HFile is byte array based key/value file format for HBase. HBase initially started with MapFile but then moved to HFile version 1 and then to HFile version 2. My main focus here is to explain the storage engine behind HFile because HFile is just a file format which HBase will use to store the data in the underlying storage. Let’s talk about how the underlying storage engine is designed. There are two types of storage engines: log-structured and page-oriented (B-trees). In this article, We will focus on log-structure storage engine.

log-structured is an append-only sequence of data. In case of HFile, it’s an append-only sequence of key/value entries. This way the writes are faster both on magnetic and solid-state disks. This structure has to be immutable because random write/delete/update will be an IO intensive task. Specially in case of big data where we we will be story terabytes & petabytes of data. Making it immutable will also keep the data consistent in case of any write failure.

How about reads? Are we going to scan the whole log-structured file for our read requests? Let’s have an index data structure as a map/dictionary along with it to store the data key & offset (location where the value will be found in log-structure data file). This will improve the read requests because with the key & offset we will jump directly to the data offset in log-structured file and also enabling random access. Now that we are introducing another data structure, we also have to think about some trade-offs. This index structure is built from the main log-structured data which means every write in this data will generate another write for index and which means writes could be slow. If the system which we are building is write intensive then we need to think about our storage strategy or carefully select which keys to index.

Question: where do we store the index? in memory or on disk?

Say we store our indexes in memory. What will happen when the index size increases and we don’t have enough memory to store new indexes. This can be solved by flushing the indexes (in segments) to disk whenever the memory reaches a particular size limit. But what if we run out of disk space? This may happen too specially when we are talking about petabyte scale data. This can be solved by comptacting the disk. One approach to compaction is to remove duplicate keys and keep the most recent change to that key. These segments can even merged together. Both the compating and merge process will result in a new segment file because each log-structured data is immutable. The process should not block the ongoing read and write requests, i.e., it has to be done in a separate thread.

Searching an index key in this structure is still an expansive I/O operation. SSTables solves this.

SSTables and LSM-Trees

We know each log-structured segment is a sequence of key-value entries. Let’s make sure these key-value entries are sorted by key. This is called Sorted String Table, or SSTable. There are tree data structures like red-black trees or AVL trees where we can insert the key in random order and read them back in sorted order. Once we have that, we can apply merge sort to merge the segments and apply binary search to search a single key or a range of keys. This in-memory tree is called memstore in HBase and it’s called memtable in BigTable.
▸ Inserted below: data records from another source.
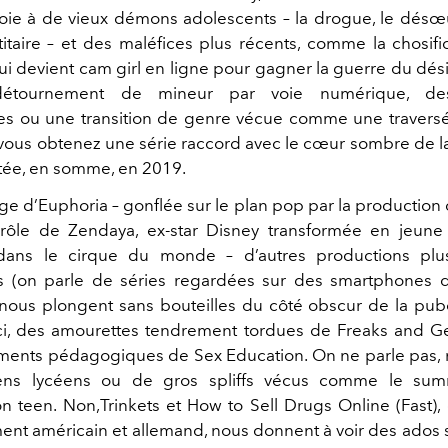
oie à de vieux démons adolescents – la drogue, le désœ
titaire – et des maléfices plus récents, comme la chosifi
qui devient cam girl en ligne pour gagner la guerre du dési
étournement de mineur par voie numérique, des
s ou une transition de genre vécue comme une traversé
t vous obtenez une série raccord avec le cœur sombre de l
ntée, en somme, en 2019.
age d’Euphoria – gonflée sur le plan pop par la productio
rôle de Zendaya, ex-star Disney transformée en jeune
 dans le cirque du monde – d’autres productions pl
s (on parle de séries regardées sur des smartphones d
 nous plongent sans bouteilles du côté obscur de la puber
 ici, des amourettes tendrement tordues de Freaks and 
ents pédagogiques de Sex Education. On ne parle pas, 
eens lycéens ou de gros spliffs vécus comme le s
on teen. Non,Trinkets et How to Sell Drugs Online (Fast)
ent américain et allemand, nous donnent à voir des ados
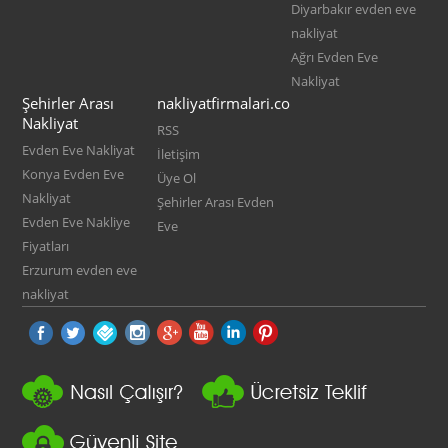
Diyarbakır evden eve
nakliyat
Ağrı Evden Eve
Nakliyat
Şehirler Arası
nakliyatfirmalari.co
Nakliyat
RSS
Evden Eve Nakliyat
İletişim
Konya Evden Eve
Üye Ol
Nakliyat
Şehirler Arası Evden
Evden Eve Nakliye
Eve
Fiyatları
Erzurum evden eve
nakliyat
Once this in-memory tree is full, we write it to the SSTable based segment file.

These are also caled LSM-Trees (log-structred merge-tree) because this involves compacting and merging.

Any read request will be first served from the in-memory tree and then from the disk. But what if the key does not exist at all? All of our reads will be wasted. Use bloom filters. It’s another data structure which will tell us if a particular key exists or not.

Size-tiered and leveled compaction are the two strategies for compation and merging. In size-tiered, newer and smaller SSTables are mergedd into older and larger SSTables. In leveled compaction, the key range is split up into smaller SSTables and older data is moved into separate “levels,” which allows the compaction to proceed more incrementally and use less disk space. HBase uses size-tiered. RockDB & LevelDB uses leveled compaction. Cassandra uses both.